Did you know that there are over 1,000,000 insect species that have been described by entomologists? Do you know how many of these are actually garden pests? According to a University of Wisconsin Extension Horticulture Educator, less than 100 are actually garden pests. I heard few years ago of a person who saw a black bug on her plant and grabbed the only insecticide she had in the house. A couple days later the leaves started to turn brown and then dropped off. This insecticide had an oil base and when applied outside in 90 degree weather, the leaves burned. Her plant will probably not survive. She did not know what the bug was or if it was destructive. All she knew was the bug was on her plant.

          So if only less than 100 insects are destructive pests, what about the others? One entomologist told me that the others can probably be classified as follows:

·        Nuisance insects

·        Neutral or incidental insects

·        Beneficial insects

1.       A good example of a nuisance insect is the Boxelder Bug. This bug does not eat your plants, it does not bite you. When it gets into your home it does not eat clothes, drapes, or furniture. These bugs are just a nuisance and can be best cleaned up with a vacuum. Mini-vacs are a tremendous advance in household pest control technology. And no chemicals are needed. Many do not like these nuisance insects but they are not destructive.

2.       Neutral or incidental bugs are just that. They exist in our environment but are not chewing on our plants, they do not transmit diseases, nor do they bite us or our pets. Some, like butterflies, can be very pretty and are prized for their aesthetic value.

3.       The beneficial insects can be further classified as

·        Decomposers, that break down organic matter, help turn yard and kitchen scraps into compost, and are necessary for the health of the soil in our yard and garden;

·        Pollinators, such as bees, flies, beetles, and other flower-visiting insects;

·        Predators and parasites, including lady beetles, green lacewings, syrphid flies, ground beetles, parasitoid wasps, and other insects that eat aphids, grubs, caterpillars, as well as other yard and garden pests. The parasitoids lay their eggs in, on, or near many undesirable insects, their eggs eventually hatching and the larva feeding on the host, soon killing it.    

          Fred Birdsall, a Colorado Master Gardener, and Carl Wilson, a

Horticulturist at Colorado State University Cooperative Extension, have written an article on “Growing Plants to Attract Beneficial Insects”. In this they say a gardener can grow plants in their garden that attract beneficial insects. “Adult lacewings, flower (syrphid) flies and parasitic wasps, for example, feed on flower nectar and pollen. Their young devour many of the insect pests that can make a gardener’s life miserable. Maintaining this workforce however means providing food for the beneficials AND tolerating a few insect pests.” (“Growing Plants to Attract Beneficial Insects” by Fred Birdsall, Colorado Master Gardener, and Carl Wilson, horticulturist, Colorado State University Cooperative Extension. Copyright by CSU/Denver Cooperative Extension Master Gardener 1999-2006.) Whitney Cranshaw, Colorado State University entomologist updated the article in February 2009 and includes a list of plants that have high visitation by beneficial insects. This list is contained in an article entitled “Beneficial Insects and Other Arthropods”. For a copy go on the internet to “”. He has also written an article on “Managing Nuisance Household Invaders”.

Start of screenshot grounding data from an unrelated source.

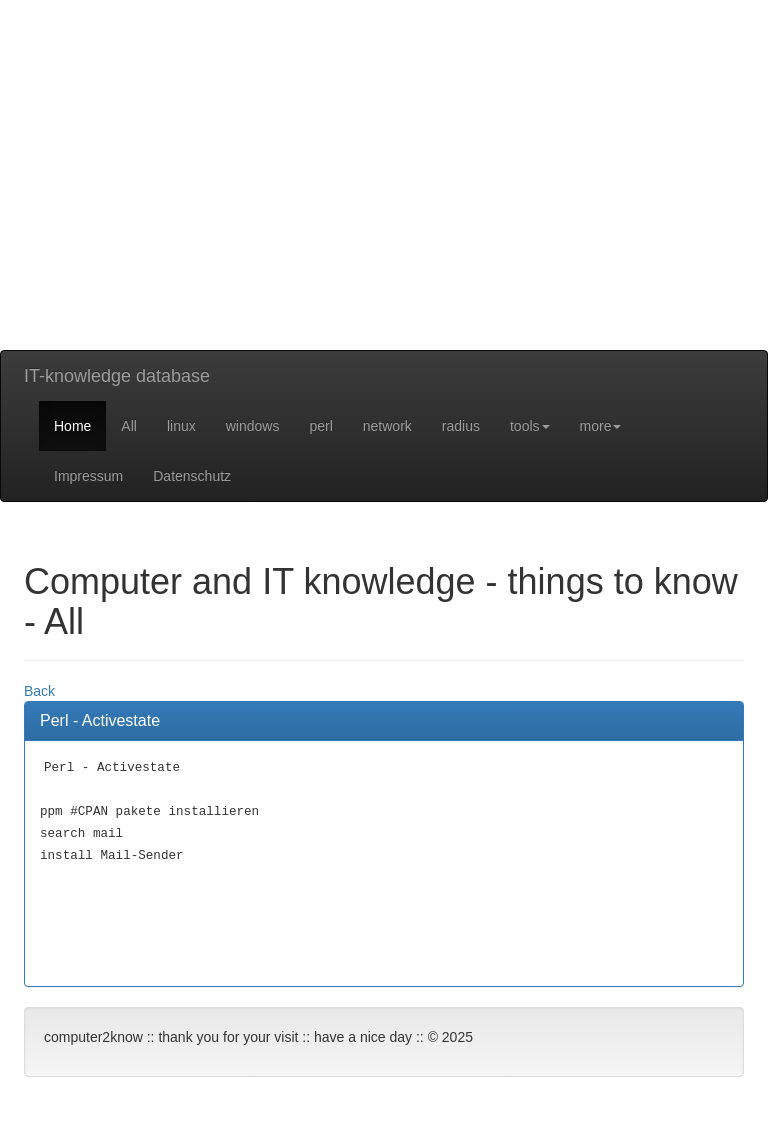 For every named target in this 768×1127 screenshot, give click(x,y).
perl (320, 426)
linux (181, 426)
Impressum (88, 476)
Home (72, 426)
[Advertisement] (384, 210)
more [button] (601, 426)
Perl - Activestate (100, 720)
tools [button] (530, 426)
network (387, 426)
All (129, 426)
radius (461, 426)
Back (39, 691)
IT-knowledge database (117, 376)
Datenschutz (192, 476)
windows (253, 426)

          It really bothers me when people get out the bug spray whenever they see any kind of insect. Or when people buy a 4-step, 5-step, or 6-step lawn program and put the insecticide step on their lawn even though they do not have and never have had an insect problem. Or when homeowners sign a contract with a lawn care company for an insect application when they do not need it.

          I overheard a man tell a store clerk that he had just finished mowing his lawn and had many moths fly up as he mowed. He was sure they were laying eggs and they would destroy his grass. He asked for an insecticide that would take them all out. He had no idea what the moths were, if they were really laying eggs, and if they would injure his lawn. The clerk in the box store did not know anymore than the homeowner and sold him a granular insecticide for his lawn. For years the only insecticide I have put on my lawn is “imadicloprid” (Merit) for grubs. In most parts of Nebraska it is not too late to apply this product. Make sure you water it in with at least one-half inch of water or rain within 24 hours. This product will not hurt your beneficial insects. The more insecticides you use the more you kill the beneficials and predators that keep the bad bugs under control.

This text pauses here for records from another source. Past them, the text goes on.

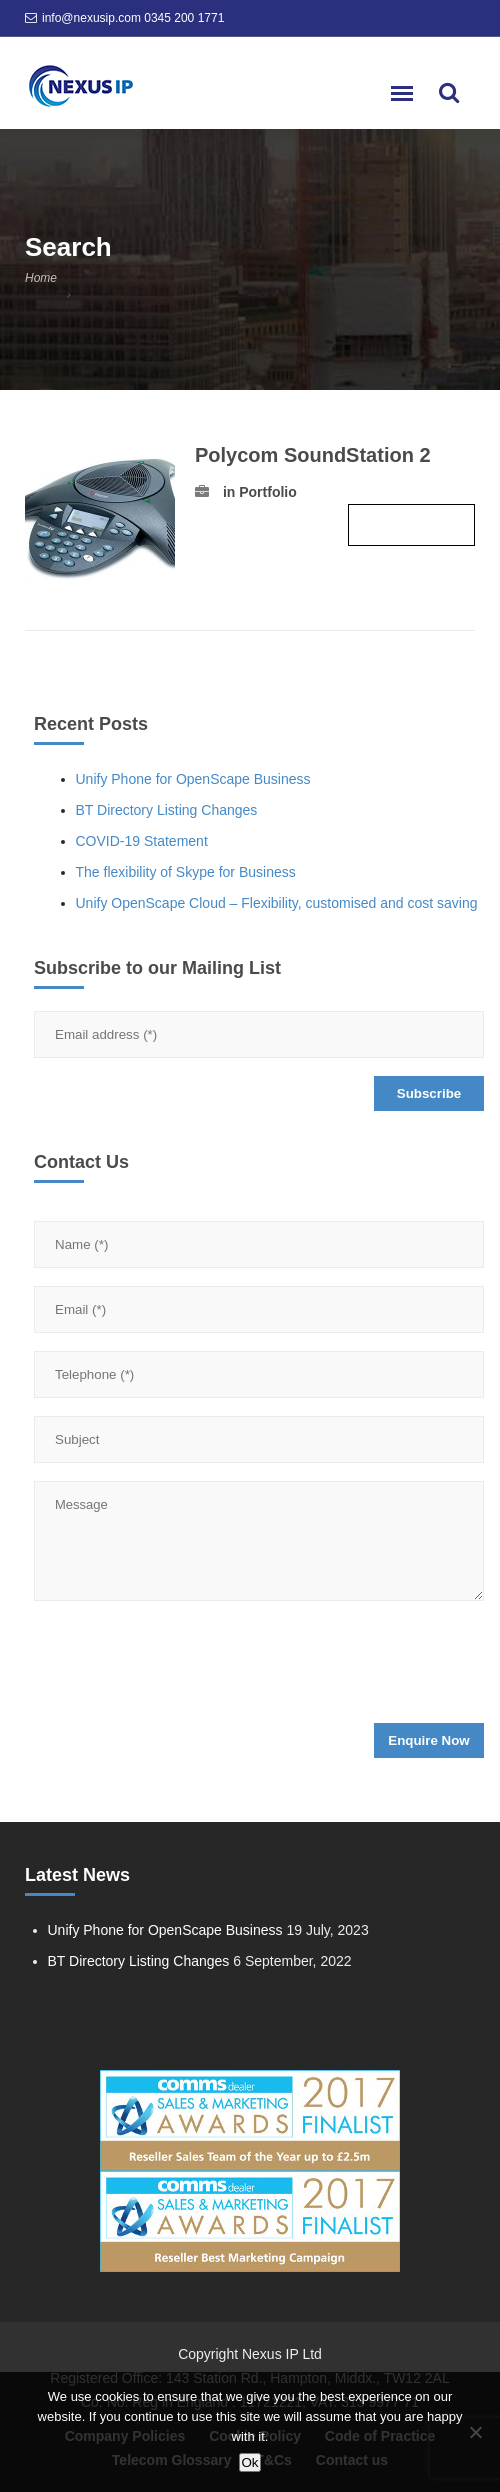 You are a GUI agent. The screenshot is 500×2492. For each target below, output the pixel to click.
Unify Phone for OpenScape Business (193, 779)
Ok (249, 2462)
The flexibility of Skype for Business (186, 872)
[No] (475, 2432)
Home (41, 278)
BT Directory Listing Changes (167, 810)
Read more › (411, 525)
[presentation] (186, 1668)
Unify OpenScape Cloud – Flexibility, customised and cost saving (277, 903)
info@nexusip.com (91, 18)
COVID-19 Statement (142, 841) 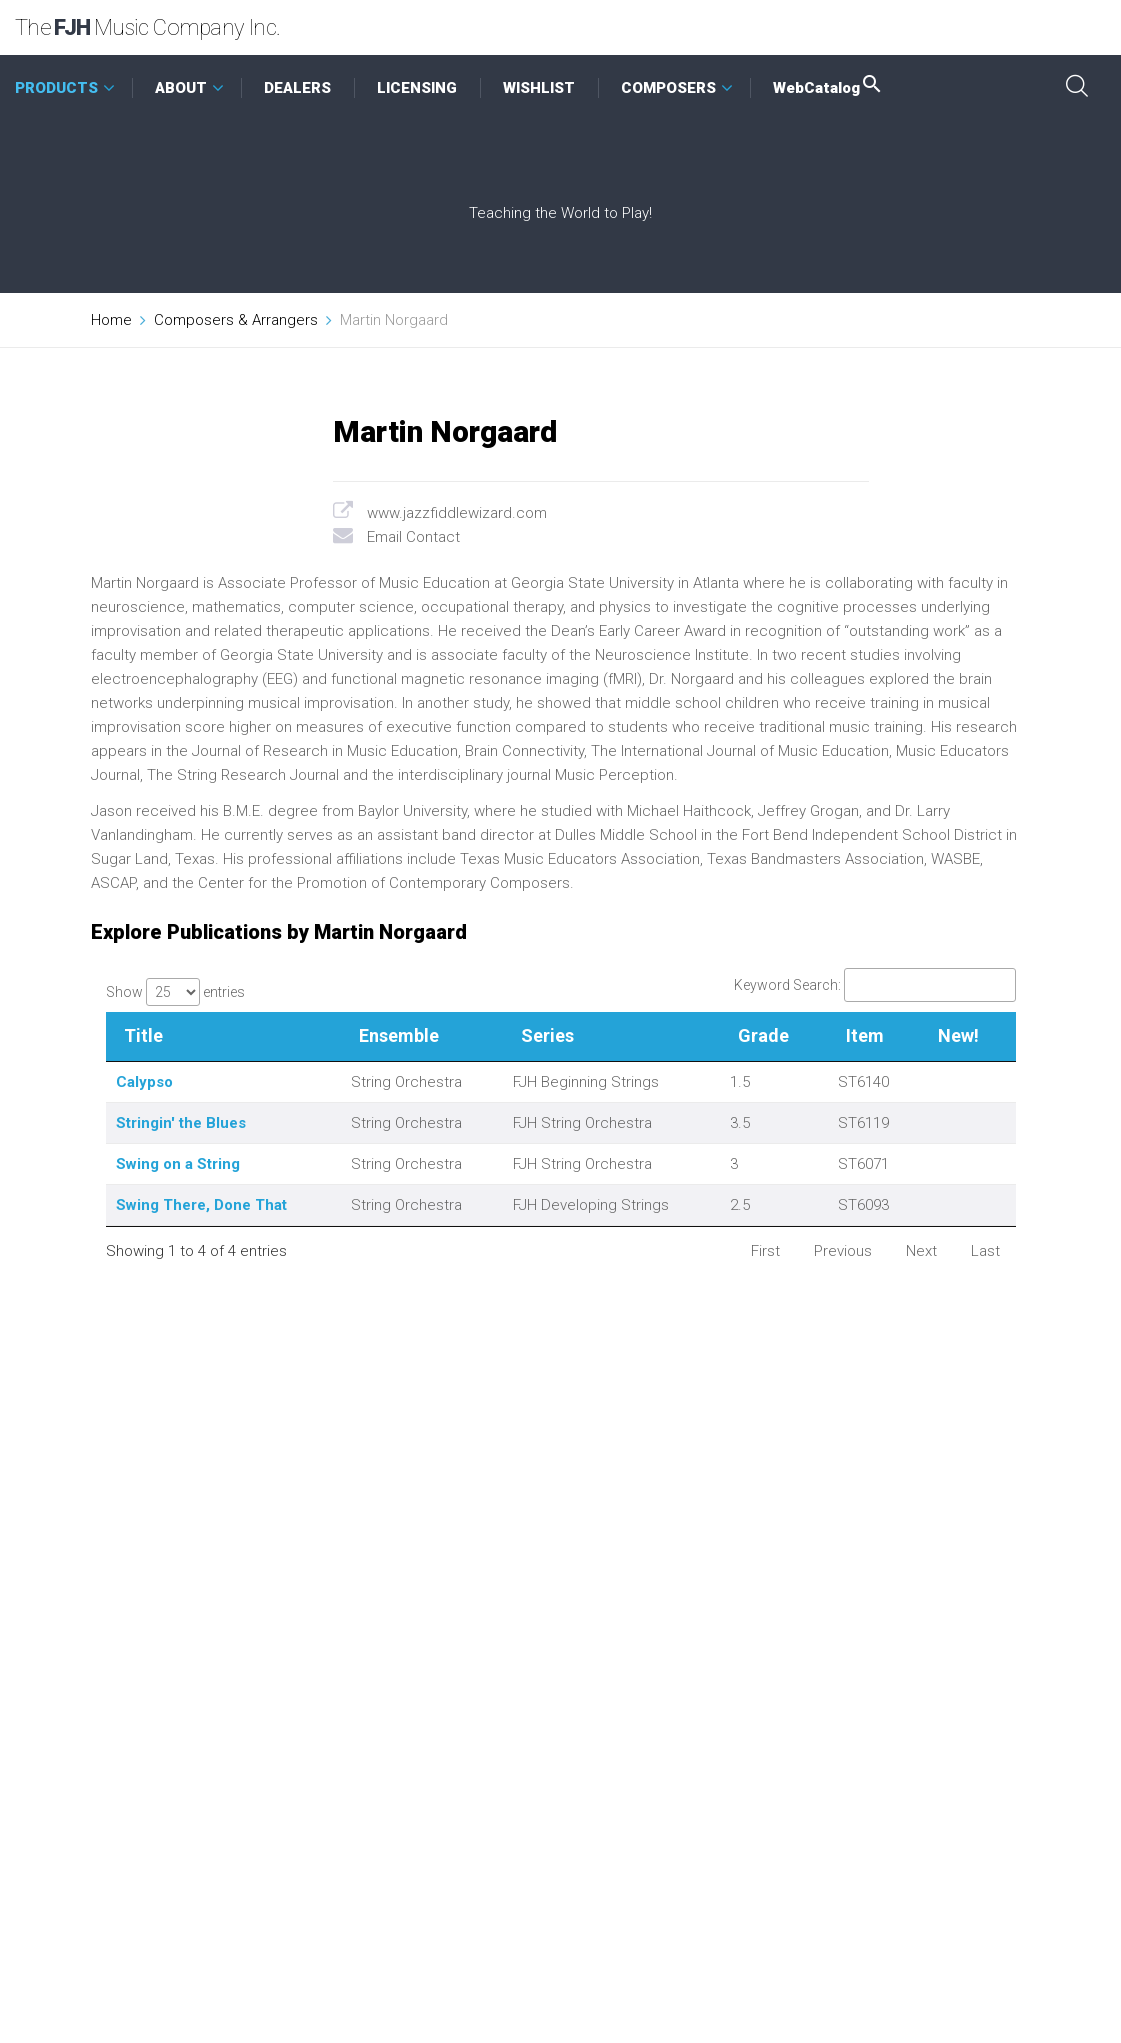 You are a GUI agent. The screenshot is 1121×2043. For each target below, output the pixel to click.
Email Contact (413, 537)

          If you use a general purpose insecticide like Sevin, Eight, Malathion or Bifenthrin every time you see a bug, or every year put a general insecticide on your lawn just because you think you should, you may be doing more harm than good. Make sure the insects you see are actually hurting your lawn or your plant before taking action. Not all the holes in the leaves of plants are caused by insects, and not all the dead grass in your lawn is from insects or fungus. 

          Use the right insecticide, at the right rate, at the right time, on the right insect.